_What is required_.
All of the lines below need to be copied exactly, apart from the pictures.

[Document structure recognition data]
■ ■ ■ ■ ■ ■ ■

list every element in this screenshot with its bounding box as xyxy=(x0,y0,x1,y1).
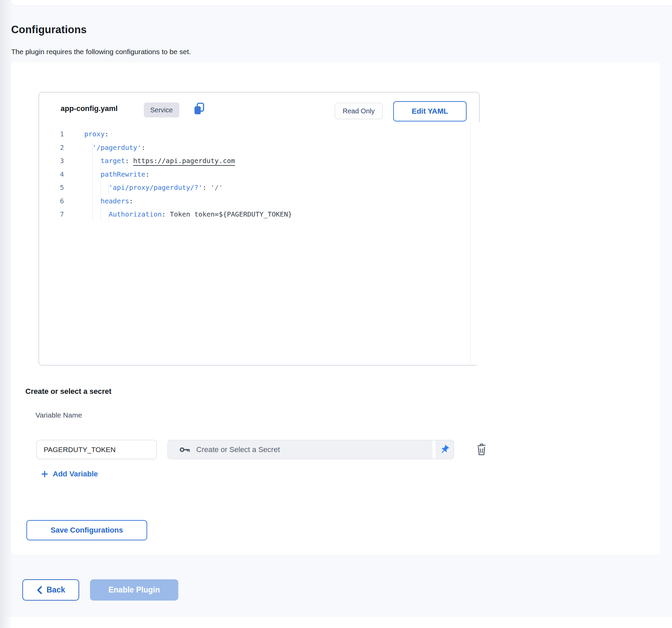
line-number: 3 xyxy=(39,154,64,168)
secret-section-heading: Create or select a secret xyxy=(25,387,111,396)
chevron-left-icon xyxy=(37,586,43,594)
line-number: 6 xyxy=(39,195,64,208)
previous-section-card-edge xyxy=(12,0,672,6)
line-number: 5 xyxy=(39,181,64,195)
line-number: 7 xyxy=(39,208,64,221)
enable-plugin-button[interactable]: Enable Plugin xyxy=(90,579,178,601)
line-number: 4 xyxy=(39,168,64,181)
pin-icon[interactable] xyxy=(435,440,454,459)
save-configurations-button[interactable]: Save Configurations xyxy=(26,520,147,540)
yaml-editor-card: app-config.yaml Service Read Only Edit Y… xyxy=(39,92,479,365)
variable-name-input[interactable] xyxy=(37,440,157,459)
footer-background-strip xyxy=(0,617,672,628)
code-line: 3 target: https://api.pagerduty.com xyxy=(39,154,470,168)
page-title: Configurations xyxy=(11,24,87,36)
edit-yaml-button[interactable]: Edit YAML xyxy=(393,101,467,121)
code-line: 4 pathRewrite: xyxy=(39,168,470,181)
yaml-code-area[interactable]: 1proxy:2 '/pagerduty':3 target: https://… xyxy=(39,128,470,364)
service-badge: Service xyxy=(144,103,179,117)
read-only-chip: Read Only xyxy=(335,103,383,119)
editor-scrollbar[interactable] xyxy=(470,122,479,365)
code-line: 7 Authorization: Token token=${PAGERDUTY… xyxy=(39,208,470,221)
code-line: 5 'api/proxy/pagerduty/?': '/' xyxy=(39,181,470,195)
code-line: 2 '/pagerduty': xyxy=(39,141,470,155)
trash-icon[interactable] xyxy=(474,442,489,457)
page-subtitle: The plugin requires the following config… xyxy=(11,48,191,56)
add-variable-label: Add Variable xyxy=(53,470,98,478)
configurations-card: app-config.yaml Service Read Only Edit Y… xyxy=(11,62,660,555)
line-number: 1 xyxy=(39,128,64,141)
back-button-label: Back xyxy=(47,585,65,595)
secret-select[interactable]: Create or Select a Secret xyxy=(167,440,454,459)
code-line: 6 headers: xyxy=(39,195,470,208)
code-line: 1proxy: xyxy=(39,128,470,141)
back-button[interactable]: Back xyxy=(22,579,79,601)
key-icon xyxy=(179,445,191,454)
secret-select-placeholder: Create or Select a Secret xyxy=(196,445,280,454)
variable-name-label: Variable Name xyxy=(36,411,82,419)
secret-select-divider xyxy=(432,441,435,458)
config-filename: app-config.yaml xyxy=(61,104,118,113)
add-variable-button[interactable]: Add Variable xyxy=(41,468,98,480)
line-number: 2 xyxy=(39,141,64,155)
left-edge-shadow xyxy=(0,0,12,628)
copy-icon[interactable] xyxy=(192,101,207,117)
plus-icon xyxy=(41,470,49,478)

■ ■ ■ ■ ■ ■ ■

_Finished exercise_.
list every element in this screenshot with its bounding box as xyxy=(x0,y0,x1,y1).
line-number: 3 xyxy=(39,154,64,168)
secret-section-heading: Create or select a secret xyxy=(25,387,111,396)
chevron-left-icon xyxy=(37,586,43,594)
line-number: 6 xyxy=(39,195,64,208)
previous-section-card-edge xyxy=(12,0,672,6)
line-number: 5 xyxy=(39,181,64,195)
line-number: 7 xyxy=(39,208,64,221)
enable-plugin-button[interactable]: Enable Plugin xyxy=(90,579,178,601)
line-number: 4 xyxy=(39,168,64,181)
pin-icon[interactable] xyxy=(435,440,454,459)
save-configurations-button[interactable]: Save Configurations xyxy=(26,520,147,540)
yaml-editor-card: app-config.yaml Service Read Only Edit Y… xyxy=(39,92,479,365)
variable-name-input[interactable] xyxy=(37,440,157,459)
footer-background-strip xyxy=(0,617,672,628)
code-line: 3 target: https://api.pagerduty.com xyxy=(39,154,470,168)
page-title: Configurations xyxy=(11,24,87,36)
edit-yaml-button[interactable]: Edit YAML xyxy=(393,101,467,121)
code-line: 4 pathRewrite: xyxy=(39,168,470,181)
yaml-code-area[interactable]: 1proxy:2 '/pagerduty':3 target: https://… xyxy=(39,128,470,364)
service-badge: Service xyxy=(144,103,179,117)
read-only-chip: Read Only xyxy=(335,103,383,119)
editor-scrollbar[interactable] xyxy=(470,122,479,365)
code-line: 7 Authorization: Token token=${PAGERDUTY… xyxy=(39,208,470,221)
code-line: 5 'api/proxy/pagerduty/?': '/' xyxy=(39,181,470,195)
code-line: 2 '/pagerduty': xyxy=(39,141,470,155)
trash-icon[interactable] xyxy=(474,442,489,457)
page-subtitle: The plugin requires the following config… xyxy=(11,48,191,56)
add-variable-label: Add Variable xyxy=(53,470,98,478)
configurations-card: app-config.yaml Service Read Only Edit Y… xyxy=(11,62,660,555)
line-number: 1 xyxy=(39,128,64,141)
back-button-label: Back xyxy=(47,585,65,595)
secret-select[interactable]: Create or Select a Secret xyxy=(167,440,454,459)
code-line: 6 headers: xyxy=(39,195,470,208)
code-line: 1proxy: xyxy=(39,128,470,141)
back-button[interactable]: Back xyxy=(22,579,79,601)
key-icon xyxy=(179,445,191,454)
secret-select-placeholder: Create or Select a Secret xyxy=(196,445,280,454)
variable-name-label: Variable Name xyxy=(36,411,82,419)
secret-select-divider xyxy=(432,441,435,458)
config-filename: app-config.yaml xyxy=(61,104,118,113)
add-variable-button[interactable]: Add Variable xyxy=(41,468,98,480)
line-number: 2 xyxy=(39,141,64,155)
left-edge-shadow xyxy=(0,0,12,628)
copy-icon[interactable] xyxy=(192,101,207,117)
plus-icon xyxy=(41,470,49,478)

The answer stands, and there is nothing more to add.